Wenn man von der Urknalltheorie ausgeht - wieso sollte sich nicht ähnlich geartete Materie auf verschiedenen Planeten gebildet haben, die mehrfach in der Lage wäre, Leben hervorzubringen? Das schiene mir mehr als logisch. Zudem kommt der Zeitfaktor hinzu: Wir wissen ja nicht, ob es, einmal abgesehen von unserer heutigen Sicht und Kenntnis, vor Jahrmilliarden irgendwo schon Leben gab und wieder geben wird? Ich denke: wenn es möglich ist, dass sich aus unbelebter Materie Leben bilden kann, dann kann das überall möglich sein! Insofern könnte durchaus Leben "aus dem Weltall" auf die Erde gekommen sein. 
Es gibt ein winziges Tierchen auf der Erde, das die extremsten Bedingungen aushält, u.a. auch die Weltraumstrahlung und zwar ungeschützt. Das führt immer wieder zu Spekulationen, ob die Bärtierchen (Tardigrada) nicht doch auf Himmelskörpern aus dem All zu uns gekommen sind. Sind also die Aliens in Wahrheit schon unter uns?

Bild 
Nochnicht50 hat geschrieben: Diese Annahmen und ersten Erkenntnisse sind nicht neu, und die Erde ist Teil des Weltalls.
Insofern ist das Leben im Weltall entstanden. WANN und wo evtl. noch wissen wir nicht - richtig.
Wenn man von der Urknalltheorie ausgeht - wieso sollte sich nicht ähnlich geartete Materie auf verschiedenen Planeten gebildet haben, die mehrfach in der Lage wäre, Leben hervorzubringen? Das schiene mir mehr als logisch. Zudem kommt der Zeitfaktor hinzu: Wir wissen ja nicht, ob es, einmal abgesehen von unserer heutigen Sicht und Kenntnis, vor Jahrmilliarden irgendwo schon Leben gab und wieder geben wird? Ich denke: wenn es möglich ist, dass sich aus unbelebter Materie Leben bilden kann, dann kann das überall möglich sein! Insofern könnte durchaus Leben "aus dem Weltall" auf die Erde gekommen sein. 

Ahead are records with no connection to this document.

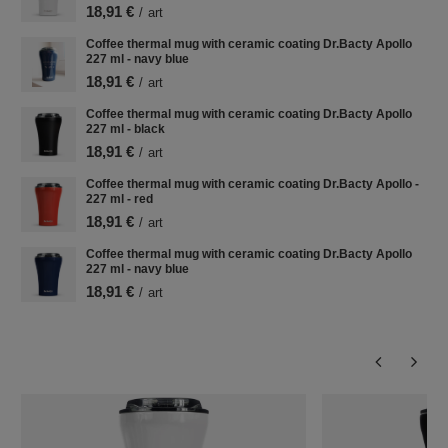
18,91 €
/
art
Coffee thermal mug with ceramic coating Dr.Bacty Apollo
227 ml - navy blue
18,91 €
/
art
Coffee thermal mug with ceramic coating Dr.Bacty Apollo
227 ml - black
18,91 €
/
art
Coffee thermal mug with ceramic coating Dr.Bacty Apollo -
227 ml - red
18,91 €
/
art
Coffee thermal mug with ceramic coating Dr.Bacty Apollo
227 ml - navy blue
18,91 €
/
art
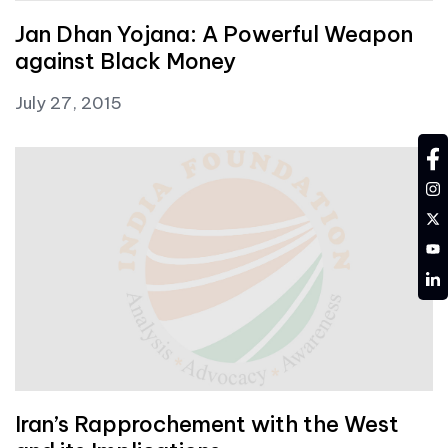
Jan Dhan Yojana: A Powerful Weapon
against Black Money
July 27, 2015
fa
in
tw
YT
LD
Iran’s Rapprochement with the West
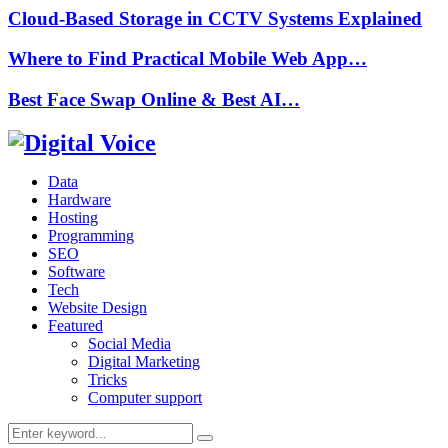
Cloud-Based Storage in CCTV Systems Explained
Where to Find Practical Mobile Web App…
Best Face Swap Online & Best AI…
Data
Hardware
Hosting
Programming
SEO
Software
Tech
Website Design
Featured
Social Media
Digital Marketing
Tricks
Computer support
Search
Search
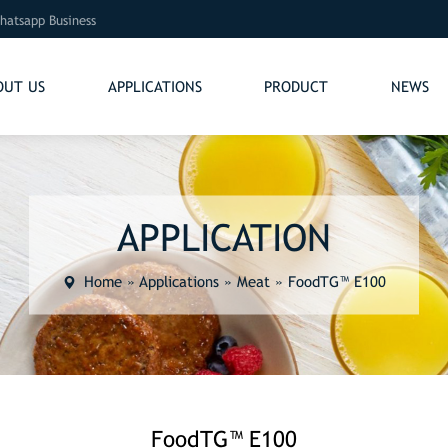
hatsapp Business
OUT US
APPLICATIONS
PRODUCT
NEWS
APPLICATION
Home
»
Applications
»
Meat
»
FoodTG™ E100
FoodTG™ E100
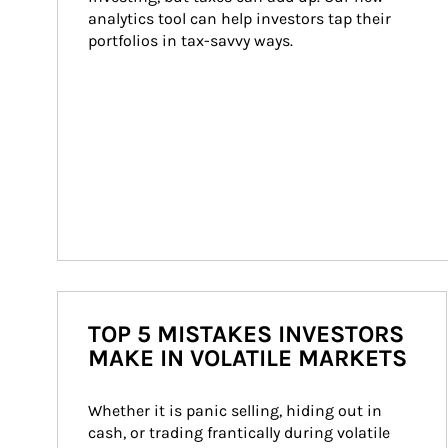
analytics tool can help investors tap their 
portfolios in tax-savvy ways.
TOP 5 MISTAKES INVESTORS
MAKE IN VOLATILE MARKETS
Whether it is panic selling, hiding out in 
cash, or trading frantically during volatile 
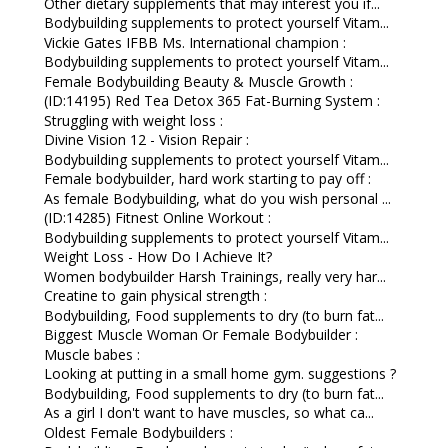
Other dietary supplements that may interest you if...
Bodybuilding supplements to protect yourself Vitam...
Vickie Gates IFBB Ms. International champion :
Bodybuilding supplements to protect yourself Vitam...
Female Bodybuilding Beauty & Muscle Growth :
(ID:14195) Red Tea Detox 365 Fat-Burning System :
Struggling with weight loss :
Divine Vision 12 - Vision Repair :
Bodybuilding supplements to protect yourself Vitam...
Female bodybuilder, hard work starting to pay off :
As female Bodybuilding, what do you wish personal ...
(ID:14285) Fitnest Online Workout :
Bodybuilding supplements to protect yourself Vitam...
Weight Loss - How Do I Achieve It?
Women bodybuilder Harsh Trainings, really very har...
Creatine to gain physical strength :
Bodybuilding, Food supplements to dry (to burn fat...
Biggest Muscle Woman Or Female Bodybuilder :
Muscle babes :
Looking at putting in a small home gym. suggestions ?
Bodybuilding, Food supplements to dry (to burn fat...
As a girl I don't want to have muscles, so what ca...
Oldest Female Bodybuilders :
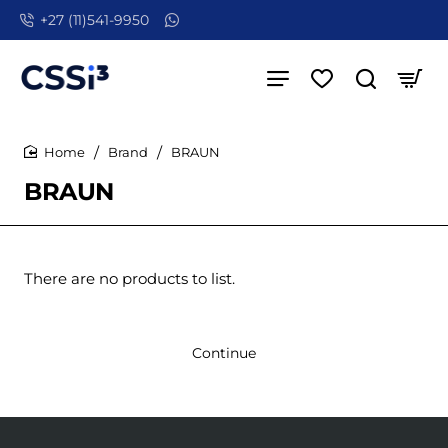
+27 (11)541-9950
Brand
BRAUN
home
BRAUN
There are no products to list.
Continue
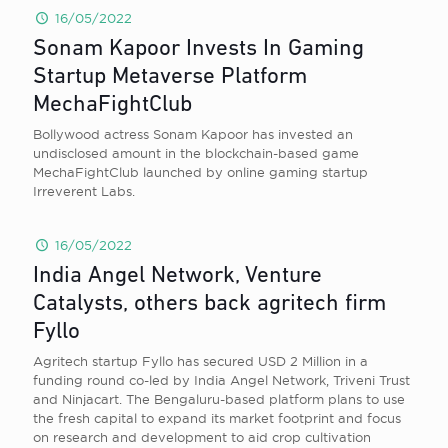
16/05/2022
Sonam Kapoor Invests In Gaming
Startup Metaverse Platform
MechaFightClub
Bollywood actress Sonam Kapoor has invested an
undisclosed amount in the blockchain-based game
MechaFightClub launched by online gaming startup
Irreverent Labs.
16/05/2022
India Angel Network, Venture
Catalysts, others back agritech firm
Fyllo
Agritech startup Fyllo has secured USD 2 Million in a
funding round co-led by India Angel Network, Triveni Trust
and Ninjacart. The Bengaluru-based platform plans to use
the fresh capital to expand its market footprint and focus
on research and development to aid crop cultivation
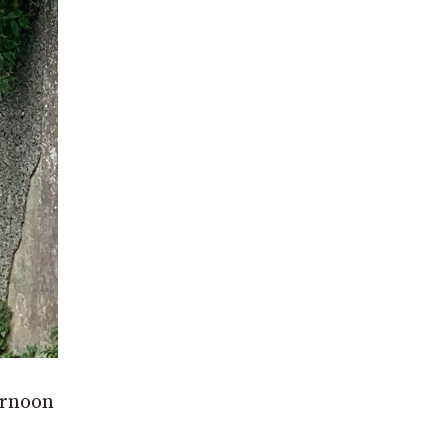
ernoon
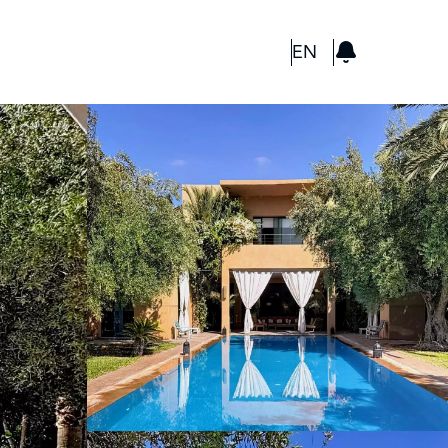
GBP
EN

Du weißt aber, wie paradox diese Überlegung ist.
Selbst auf unserer uralten Erde, auf der schon sehr lange Leben existiert, hat selbiges erst gerade eben angefangen seine Existenz im Universum wahrzunehmen.

Ohne diese Eigenschaft bedeutet Leben nichts.

Es kann es überall im Universum geben und ist doch nicht anders, als ein toter Stein, oder einfach nur Stoffwechselmaterie die eben existiert.

Es sind schon unzählige Vorgänge nötig, um Leben zu entwickeln, welches die einzigartige Fähigkeit hat, zu erkennen, daß es lebt und wo es lebt.

Warum es lebt und diese Fähigkeit entwickelte und wozu überhaupt, weiß bisher wahrscheinlich nur das Universum oder Multiversum (für gläubige halt Gott) selbst …....

Gruß
roadrun hat geschrieben:
Nochnicht50 hat geschrieben: Diese Annahmen und ersten Erkenntnisse sind nicht neu, und die Erde ist Teil des Weltalls.
Insofern ist das Leben im Weltall entstanden. WANN und wo evtl. noch wissen wir nicht - richtig.
Wenn man von der Urknalltheorie ausgeht - wieso sollte sich nicht ähnlich geartete Materie auf verschiedenen Planeten gebildet haben, die mehrfach in der Lage wäre, Leben hervorzubringen? Das schiene mir mehr als logisch. Zudem kommt der Zeitfaktor hinzu: Wir wissen ja nicht, ob es, einmal abgesehen von unserer heutigen Sicht und Kenntnis, vor Jahrmilliarden irgendwo schon Leben gab und wieder geben wird? Ich denke: wenn es möglich ist, dass sich aus unbelebter Materie Leben bilden kann, dann kann das überall möglich sein! Insofern könnte durchaus Leben "aus dem Weltall" auf die Erde gekommen sein.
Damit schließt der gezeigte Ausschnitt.